Evolusi Kakula di Tangan Amin Abdullah

Mozaik budaya di Indonesia penuh warna-warni.  Kakula, alat musik sejenis gong berukuran sedang atau kolintang, adalah salah satunya yang tumbuh dan berkembang di tengah masyarakat Kaili (masyarakat asli Kota Palu, Sulawesi Tengah-Sulteng).

Kakula adalah alat musik sejenis gong berukuran kecil dan sedang, yang iramanya sangat khas, dan hanya biasa diperdengarkan pada pesta-pesta perkawinan atau pesta-pesta adat masyarakat setempat.


Meski termasuk alat musik dan jenis musik tradisional, tapi Kakula adalah  budaya gong yang menyebar di Asia Tenggara mulai dari Filipina bagian selatan hingga Sumatra bagian selatan.

Selain di Sulawesi Tengah, instrumen Kakula ini dapat pula ditemukan di Bolaang Mangondow, Sulawesi Utara, Kalimantan, Sumatra, Maluku, Sabah, Serawak Malaysia dan Brunei Darussalam.

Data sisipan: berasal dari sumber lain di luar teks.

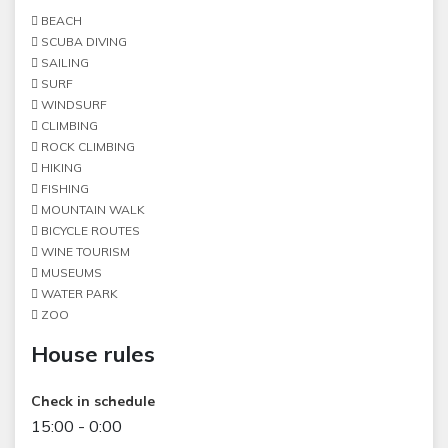
BEACH
SCUBA DIVING
SAILING
SURF
WINDSURF
CLIMBING
ROCK CLIMBING
HIKING
FISHING
MOUNTAIN WALK
BICYCLE ROUTES
WINE TOURISM
MUSEUMS
WATER PARK
ZOO
House rules
Check in schedule
15:00 - 0:00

Amin Abdullah, salah seorang pekerja seni di Kota Palu yang menyelesaikan pendidikan magisternya di Asian Studies, University of Hawaii di Manoa, terus  mengembangkan Kakula ini menjadi sangat menarik. Ia memadukan musik tradisional ini menjadi lebih lebih ngepop. Di Palu ia membentuk group musik kakula dengan nama Ensamble Modero Palu.

Di tangan Amin Abdullah,  Kakula tidak hanya dikembangkan di Palu, tapi juga diperkenalkan di Amerika, Amerika Latin dan Asia. Dengan penuh kesabaran, Amin Abdullah berhasil mengajak beberapa pekerja seni asal  Amerika, Argentina, Jepang, Vietnam dan juga Indonesia.

“Saya berhasil mengajak mereka memainkan Kakula yang saya beri nama  The Hawai Kakula Ensemble,” kata Amin Abdullah.

Merekapun sukses dalam konser Kakula di  University of Hawai dengan dengan  Gamelan Ensemble Concert, Honolulu, Hawai. Peristiwa yang terjadi pada November 2005 ini, untuk mencari  dana pelestarian orang utan Rusty, termasuk untuk korban tsunami di Aceh kala itu.

Amin Abdullah membuat Kakula kreasi baru, namun tidak menggantikan kakula tradisi. Istilah kreasi baru digunakan untuk mengidentifikasi karya-karya baru yang diciptakan oleh komposer Indonesia.

“Dengan menggunakan musik tradisi sebagai ide dasar, kreasi baru menyimbolkan tradisi dan sekaligus modernitas. Kreasi baru adalah sebuah proses mentransformasi musik yang dimainkan dalam kehidupan sehari-hari ke atas pentas,” katanya.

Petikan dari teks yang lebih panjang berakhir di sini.